I got the keyboard hooked up but wasn't in the mood for searching for a 1980's era mouse so I just keyboarded my way through it. I got the program started and did a quick scan. The options were quick scan, complete scan, and memory test. After the drive failed the quick scan I decided I would run the full scan in case they wanted that when I called. I get it started and let it run about 5 minutes and it still said I had about an hour and 26 minutes to go. Cancel. I ran the quick scan again and let it complete. I called the number, hoping the technical support people would be there past 6; hoping the warranty people were the only ones that got off early. No such luck. Nobody home.

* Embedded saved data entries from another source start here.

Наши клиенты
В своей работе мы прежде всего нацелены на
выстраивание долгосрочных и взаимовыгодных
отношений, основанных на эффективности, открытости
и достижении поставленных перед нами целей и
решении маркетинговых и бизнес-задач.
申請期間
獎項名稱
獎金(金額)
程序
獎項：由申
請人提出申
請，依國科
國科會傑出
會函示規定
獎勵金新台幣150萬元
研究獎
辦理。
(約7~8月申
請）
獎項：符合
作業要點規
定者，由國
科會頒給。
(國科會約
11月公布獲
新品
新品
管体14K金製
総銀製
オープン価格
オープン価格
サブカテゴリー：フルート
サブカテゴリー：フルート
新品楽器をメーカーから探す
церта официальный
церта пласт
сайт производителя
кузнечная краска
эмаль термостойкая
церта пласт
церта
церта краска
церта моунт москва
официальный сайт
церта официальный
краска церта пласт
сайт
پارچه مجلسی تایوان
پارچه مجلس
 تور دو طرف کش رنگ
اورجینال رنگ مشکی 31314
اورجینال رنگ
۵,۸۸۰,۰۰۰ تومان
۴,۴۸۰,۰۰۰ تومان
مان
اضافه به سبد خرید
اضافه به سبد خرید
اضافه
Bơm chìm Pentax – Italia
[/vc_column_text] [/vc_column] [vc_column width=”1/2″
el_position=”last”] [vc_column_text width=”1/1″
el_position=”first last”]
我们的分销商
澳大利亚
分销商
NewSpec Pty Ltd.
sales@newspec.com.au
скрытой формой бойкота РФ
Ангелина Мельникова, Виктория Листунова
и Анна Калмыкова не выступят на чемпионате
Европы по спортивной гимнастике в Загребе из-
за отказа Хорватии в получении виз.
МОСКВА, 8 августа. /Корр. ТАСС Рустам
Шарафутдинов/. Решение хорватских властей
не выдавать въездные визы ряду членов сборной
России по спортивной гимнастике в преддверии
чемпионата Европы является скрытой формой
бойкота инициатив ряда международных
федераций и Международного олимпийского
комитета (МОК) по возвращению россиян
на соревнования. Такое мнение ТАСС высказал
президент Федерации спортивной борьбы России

I figured I had time for the full scan now so why not. I let it fly and the wife and I popped in a movie. When it was done it gave me the option to view the report which I did. I decided I needed to keep it. My options were "save to floppy" or "print." Hmm, well I don't have a printer connected and I don't have a floppy drive. I activate the save to floppy drive hoping I can change the drive letter. nope. No such luck. I have a printer available to me but it is usb and since nothing else usb is working there's no sense in even trying it.

What to do what to do

I grabbed the digital camera, turned off the flash, and started snapping pictures of my screen. Yes folks, welcome to the high tech world of the 1980's Activision / Atari 2600 high score club. Get your highest score, take a picture of the tv screen and mail it in to them. I think if you got over 50,000 points you got a patch. Gah.

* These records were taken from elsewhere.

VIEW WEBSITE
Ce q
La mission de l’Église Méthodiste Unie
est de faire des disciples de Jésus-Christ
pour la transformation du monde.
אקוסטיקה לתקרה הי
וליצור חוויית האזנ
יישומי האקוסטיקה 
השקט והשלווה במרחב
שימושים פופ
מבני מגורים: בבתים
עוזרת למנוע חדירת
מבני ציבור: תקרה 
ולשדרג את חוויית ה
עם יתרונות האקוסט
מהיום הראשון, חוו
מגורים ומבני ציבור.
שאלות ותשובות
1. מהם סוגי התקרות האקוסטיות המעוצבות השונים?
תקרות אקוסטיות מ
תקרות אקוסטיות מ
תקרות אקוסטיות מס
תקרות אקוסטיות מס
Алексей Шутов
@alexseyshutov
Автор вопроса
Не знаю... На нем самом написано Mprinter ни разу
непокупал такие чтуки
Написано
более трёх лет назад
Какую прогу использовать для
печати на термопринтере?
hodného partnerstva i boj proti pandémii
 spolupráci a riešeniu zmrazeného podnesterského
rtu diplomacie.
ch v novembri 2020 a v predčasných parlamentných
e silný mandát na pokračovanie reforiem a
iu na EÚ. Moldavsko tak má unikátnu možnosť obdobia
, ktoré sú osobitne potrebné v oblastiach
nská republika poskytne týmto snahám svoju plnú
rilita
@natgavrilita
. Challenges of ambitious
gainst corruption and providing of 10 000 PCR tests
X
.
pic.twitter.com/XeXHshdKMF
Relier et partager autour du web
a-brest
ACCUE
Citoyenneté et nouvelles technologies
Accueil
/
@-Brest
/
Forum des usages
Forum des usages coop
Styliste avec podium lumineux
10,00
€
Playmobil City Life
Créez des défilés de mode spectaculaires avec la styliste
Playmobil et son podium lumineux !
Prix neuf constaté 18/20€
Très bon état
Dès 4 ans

As it turned out the full scan reported several bad sectors but claimed to have repaired them. I had nothing better to do with the computer so after I had all of my pictures I ran the program again and did another complete test on the offending drive. This morning when I cheked it the claim was it was in good shape. Right. Except for those dozen-some bad sectors.

I look at it this way:
If you buy a brand new car. Let's say you even order it special. It comes in and it is the absolute right color, exactly the right options, and everything is peachy keen. Except there are 4 or 5 very deep gouges in the paint. Nothing that would be noticed at first glance but could cause rust problems in the future. Would you buy the car? What if you didn't notice them until the car was home?

Well I don't know what I'm going to do about this situation. I don't trust my data on that drive without running at the very least weekly backups. It's a 300 GB drive, so provided I fill it up that should only be what, about 75 DVD's to back it up completely. Hmm, that's about a hundred bucks. That's what the drive cost. Rediculous.

Why wouldn't they have a standardized check routine for each and every drive that went through their shop? I know this might add time to production and possibly even effect the price but when your product is a hidden product... meaning it isn't paint on a car, it's something you can't see, wouldn't you want to do some sort of testing? Maybe they live life by the numbers, the magic standard deviation way of quality control.

Well, I don't know how they do it but I know that Seagate has lost a point in my book. Previous to this I wondered what led people to believe that one hard drive manufacturer was better than another or why some people refused to buy a certain brand of hard drive no matter the price. I think I have it partially figured out now. I'm not going to run out and try to register the domain name SeagateSucks.com or anything but I will chalk this one up to a lesson learned. Hopefully I won't ever lose any of my data or I'll be making a bid on that domain name.

2 comments:

cytogirl said...

You're a bleeping Millenium MacGyver, sort of.

KeishaMama said...

Maxtor still owes me a rebate from 3 years ago. They say they've sent it but I've never gotten it and they don't give an address for me to contact them. hrmmm. Such is life dear.